Female- change in Odds %: (1.23 – 1) * 100 =23%
This means that a female experiences a increase of 23% in the odds of not performing exercises compared to a male.
library(emmeans)
emmeans(model4, specs = "hispanic",
regrid = "response")
## hispanic prob SE df asymp.LCL asymp.UCL
## 0 0.225 0.00496 Inf 0.215 0.234
## 1 0.323 0.00888 Inf 0.305 0.340
##
## Results are averaged over the levels of: female
## Confidence level used: 0.95
emmeans(model4, specs = "hispanic",
regrid = "response") |>
contrast(method = "revpairwise") |>
confint()
## contrast estimate SE df asymp.LCL asymp.UCL
## hispanic1 - hispanic0 0.0982 0.0103 Inf 0.0781 0.118
##
## Results are averaged over the levels of: female
## Confidence level used: 0.95
emmeans(model4, specs = "hispanic", by = "female", at = list(x_age80=20),
regrid = "response") |>
contrast(method = "revpairwise") |>
confint()
## female = 0:
## contrast estimate SE df asymp.LCL asymp.UCL
## hispanic1 - hispanic0 0.0583 0.00632 Inf 0.0460 0.0707
##
## female = 1:
## contrast estimate SE df asymp.LCL asymp.UCL
## hispanic1 - hispanic0 0.0672 0.00714 Inf 0.0532 0.0812
##
## Confidence level used: 0.95
emmeans(model4, specs = "hispanic", by = "female", at = list(x_age80=40),
regrid = "response") |>
contrast(method = "revpairwise") |>
confint()
## female = 0:
## contrast estimate SE df asymp.LCL asymp.UCL
## hispanic1 - hispanic0 0.0801 0.00853 Inf 0.0634 0.0969
##
## female = 1:
## contrast estimate SE df asymp.LCL asymp.UCL
## hispanic1 - hispanic0 0.0897 0.00938 Inf 0.0714 0.1081
##
## Confidence level used: 0.95
emmeans(model4, specs = "hispanic", by = "female", at = list(x_age80=60),
regrid = "response") |>
contrast(method = "revpairwise") |>
confint()
## female = 0:
## contrast estimate SE df asymp.LCL asymp.UCL
## hispanic1 - hispanic0 0.102 0.0109 Inf 0.0809 0.124
##
## female = 1:
## contrast estimate SE df asymp.LCL asymp.UCL
## hispanic1 - hispanic0 0.110 0.0115 Inf 0.0878 0.133
##
## Confidence level used: 0.95
emmeans(model4, specs = "hispanic", by = "female", at = list(x_age80=80),
regrid = "response") |>
contrast(method = "revpairwise") |>
confint()
## female = 0:
## contrast estimate SE df asymp.LCL asymp.UCL
## hispanic1 - hispanic0 0.119 0.0124 Inf 0.0946 0.143
##
## female = 1:
## contrast estimate SE df asymp.LCL asymp.UCL
## hispanic1 - hispanic0 0.123 0.0125 Inf 0.0982 0.147
##
## Confidence level used: 0.95
For male, being in the Hispanic group, increases the probability of not doing exercises by .06,.08,.10 and .12 percentage points at age 20,40,60 and 80 years respectively. However, the marginal effects for females are slightly higher than men at different ages.For female, being in the Hispanic group, increases the probability of not doing exercises by .07,.09,.11 and .122 percentage points at age 20,40,60 and 80 years respectively.

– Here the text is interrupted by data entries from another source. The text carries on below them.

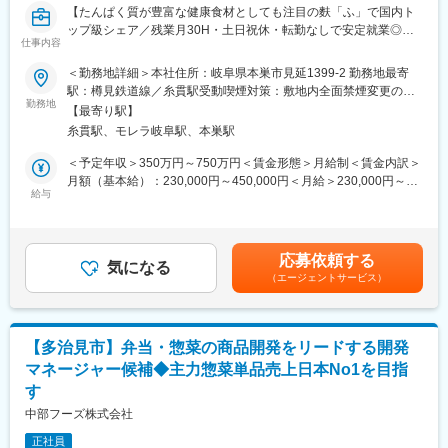
・ハードカプセル、ソフトカプセル
【たんぱく質が豊富な健康食材としても注目の麩「ふ」で国内ト
・顆粒、造粒
ップ級シェア／残業月30H・土日祝休・転勤なしで安定就業◎／
・ブローパック（プラスチック容器に入った1回使い切り、液状タ
仕事内容
管理職候補】
イプのもの）
＜勤務地詳細＞本社住所：岐阜県本巣市見延1399-2 勤務地最寄
・ドリンク（ビン・ミニボトルなど）
■業務詳細：
駅：樽見鉄道線／糸貫駅受動喫煙対策：敷地内全面禁煙変更の範
★コンビニで買える飲料、通販で人気の健康食品、ドラッグスト
麸、ふ菓子、釣り餌の生産・加工・出荷を行う生産管理の業務を
勤務地
囲：会社の定める事業所
アに並ぶ数々の商品など、当社で製造した製品が多数。健康食品
【最寄り駅】
担っていただきます。
ブームも追い風となり、トップクラスの飲料・食品、製薬等、大
糸貫駅、モレラ岐阜駅、本巣駅
当社の要である生産部門全体を管理するポジションです。
手メーカーからの発注が増加しています。
・生産管理部門のマネジメント全般と各部門との調整
＜予定年収＞350万円～750万円＜賃金形態＞月給制＜賃金内訳＞
┗加工・焼き・乾燥など各工程により部門が分かれており、そ
月額（基本給）：230,000円～450,000円＜月給＞230,000円～
■入社後の流れ：
れぞれに責任者がいます。
給与
450,000円＜昇給有無＞有＜残業手当＞有＜給与補足＞※年収は年
・業務の習熟度や、組織状況に合わせて、製造ライン責任者など
工程の責任者との打合せ、調整がメインとなります。
齢や経験に応じて考慮します。・賞与支給有、年2回（8月、12
管理業務をお任せする予定です。
・生産プロセスの設計
月）前年度実績4.5ヵ月～・昇給有無：有（年1回6月）※入社２年
・生産体制の課題発見と解決・改善
目以降となります。賃金はあくまでも目安の金額であり、選考を
■働き方：
応募依頼する
・生産計画の策定・管理
気になる
通じて上下する可能性があります。月給(月額)は固定手当を含めた
・基本土日祝休み（一部土曜出勤が発生）
（エージェントサービス）
・原価管理、損益管理など
表記です。
・交替勤務あり
・生産設備機器メーカーとの打合せ（定期メンテナンスや保守に
└入社後、製造オペレーターの時は交替勤務が発生します
関する内容）
└ライン責任者になった後は、基本交替勤務は発生しない見込み
です
【多治見市】弁当・惣菜の商品開発をリードする開発
■組織構成：
・残業：20～30h（残業代は全額支給）
マネージャー候補◆主力惣菜単品売上日本No1を目指
・製造部門：各課総勢80名(加工、焼く、乾燥、切断、包装など各
・転勤なし（工場間異動はありますが、全て岐阜県内のため、転
す
工程に分かれています）各課ごとに１５名ほどの構成となってお
居を伴う転勤は想定しておりません。）
ります。
中部フーズ株式会社
・生産管理担当 3名（20,30,40代）
■当社の特徴：
正社員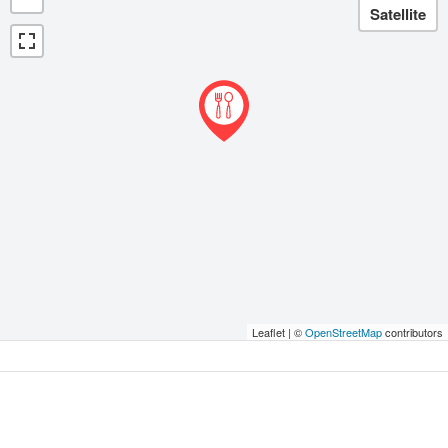
Leaflet | ©
OpenStreetMap
contributors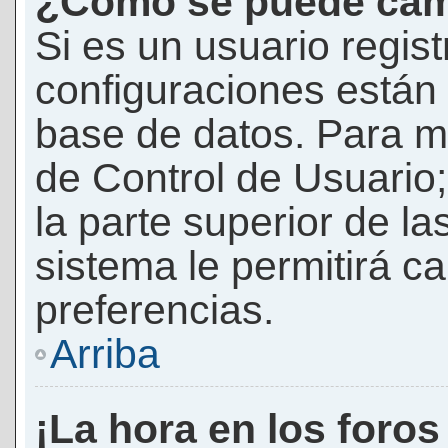
¿Cómo se puede camb
Si es un usuario regis
configuraciones están
base de datos. Para mod
de Control de Usuario;
la parte superior de la
sistema le permitirá c
preferencias.
Arriba
¡La hora en los foros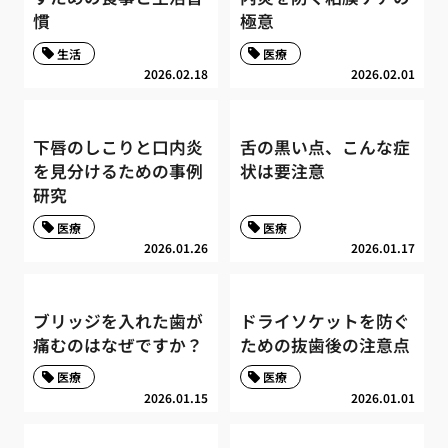
慣
極意
生活
医療
2026.02.18
2026.02.01
下唇のしこりと口内炎
舌の黒い点、こんな症
を見分けるための事例
状は要注意
研究
医療
医療
2026.01.26
2026.01.17
ブリッジを入れた歯が
ドライソケットを防ぐ
痛むのはなぜですか？
ための抜歯後の注意点
医療
医療
2026.01.15
2026.01.01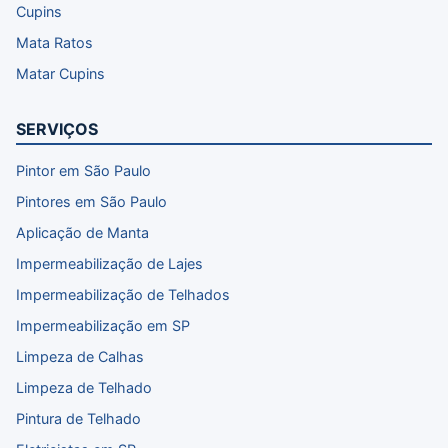
Cupins
Mata Ratos
Matar Cupins
SERVIÇOS
Pintor em São Paulo
Pintores em São Paulo
Aplicação de Manta
Impermeabilização de Lajes
Impermeabilização de Telhados
Impermeabilização em SP
Limpeza de Calhas
Limpeza de Telhado
Pintura de Telhado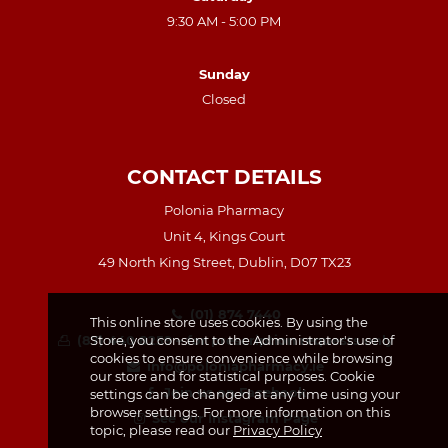
9:30 AM - 5:00 PM
Sunday
Closed
CONTACT DETAILS
Polonia Pharmacy
Unit 4, Kings Court
49 North King Street, Dublin, D07 TX23
(01) 874 7440
This online store uses cookies. By using the
Store, you consent to the Administrator's use of
(87) 440 8259 – for prescription requests only
cookies to ensure convenience while browsing
info@poloniapharmacy.ie
our store and for statistical purposes. Cookie
Join us on Facebook
settings can be changed at any time using your
browser settings. For more information on this
See our Instagram Page
topic, please read our
Privacy Policy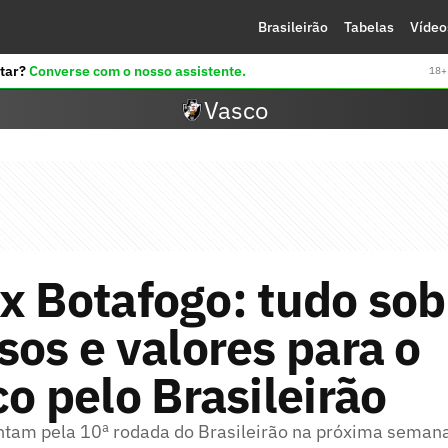
Brasileirão
Tabelas
Vídeo
tar?
Converse com o nosso assistente.
18+ 
Vasco
x Botafogo: tudo sob
sos e valores para o
co pelo Brasileirão
ntam pela 10ª rodada do Brasileirão na próxima seman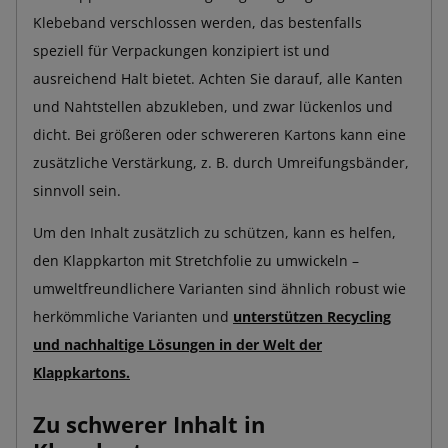
Klebeband verschlossen werden, das bestenfalls
speziell für Verpackungen konzipiert ist und
ausreichend Halt bietet. Achten Sie darauf, alle Kanten
und Nahtstellen abzukleben, und zwar lückenlos und
dicht. Bei größeren oder schwereren Kartons kann eine
zusätzliche Verstärkung, z. B. durch Umreifungsbänder,
sinnvoll sein.
Um den Inhalt zusätzlich zu schützen, kann es helfen,
den Klappkarton mit Stretchfolie zu umwickeln –
umweltfreundlichere Varianten sind ähnlich robust wie
herkömmliche Varianten und
unterstützen Recycling
und nachhaltige Lösungen in der Welt der
Klappkartons.
Zu schwerer Inhalt in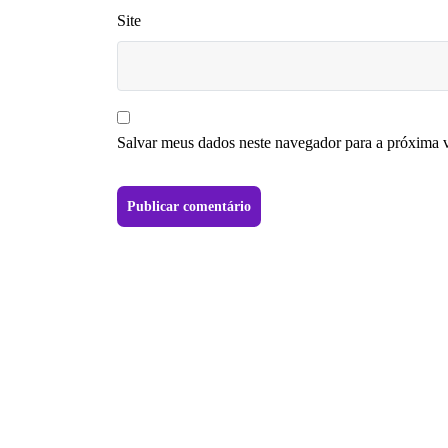
Site
Salvar meus dados neste navegador para a próxima 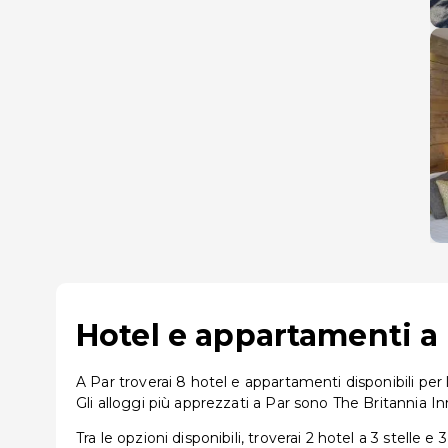
Hotel e appartamenti a P
A Par troverai 8 hotel e appartamenti disponibili per 
Gli alloggi più apprezzati a Par sono The Britanni
Tra le opzioni disponibili, troverai 2 hotel a 3 stelle e 3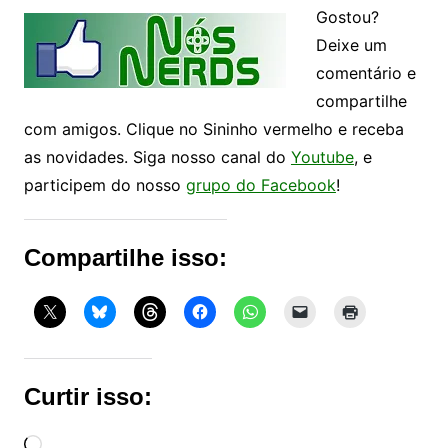
Gostou?
Deixe um
comentário e
compartilhe
com amigos. Clique no Sininho vermelho e receba
as novidades. Siga nosso canal do
Youtube
, e
participem do nosso
grupo do Facebook
!
Compartilhe isso:
Curtir isso:
Carregando...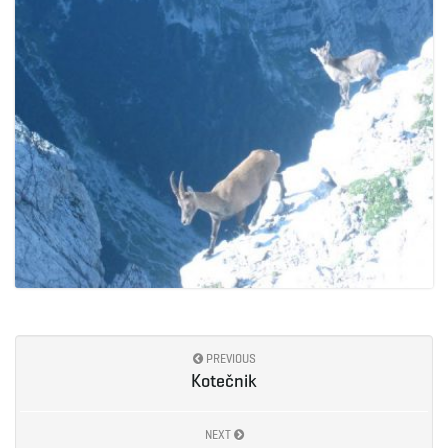
PREVIOUS
Kotečnik
NEXT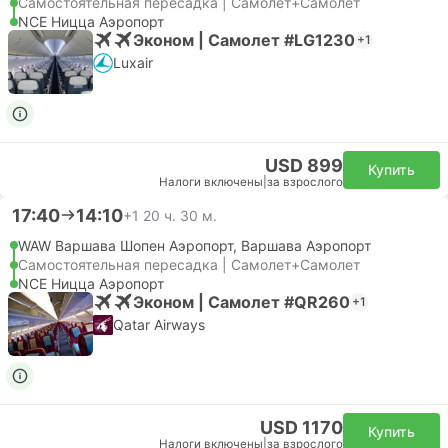
Самостоятельная пересадка | Самолет+Самолет
NCE Ницца Аэропорт
Эконом | Самолет #LG1230
+1
Luxair
USD 899
Купить
Налоги включены
|
за взрослого
17:40
14:10
+1
20 ч. 30 м.
WAW Варшава Шопен Аэропорт, Варшава Аэропорт
Самостоятельная пересадка | Самолет+Самолет
NCE Ницца Аэропорт
Эконом | Самолет #QR260
+1
Qatar Airways
USD 1170
Купить
Налоги включены
|
за взрослого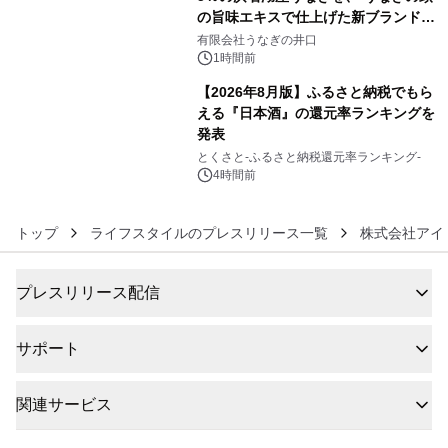
の旨味エキスで仕上げた新ブランド
5
「井口の誉」誕生
有限会社うなぎの井口
1時間前
【2026年8月版】ふるさと納税でもら
える『日本酒』の還元率ランキングを
発表
6
とくさと-ふるさと納税還元率ランキング-
4時間前
トップ
ライフスタイルのプレスリリース一覧
株式会社アイ
プレスリリース配信
サポート
関連サービス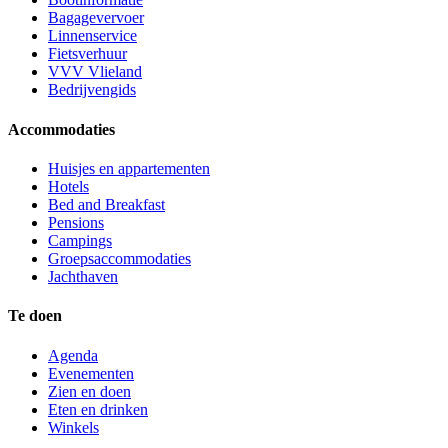
Bagagevervoer
Linnenservice
Fietsverhuur
VVV Vlieland
Bedrijvengids
Accommodaties
Huisjes en appartementen
Hotels
Bed and Breakfast
Pensions
Campings
Groepsaccommodaties
Jachthaven
Te doen
Agenda
Evenementen
Zien en doen
Eten en drinken
Winkels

hispanic_eff <- predict(model4, newdata = data.frame(hispanic=1, female=data3$female, x_age80=data3$x_age80),
type = "response")
non_hispanic_eff <- predict(model4, newdata = data.frame(hispanic=0, female=data3$female, x_age80=data3$x_age80),
type = "response")
mean(hispanic_eff - non_hispanic_eff)
## [1] 0.09667336
The average marginal effect of the model is .096. Being in the Hispanic category, increases the probability of not doing exercises by .096 percentage points.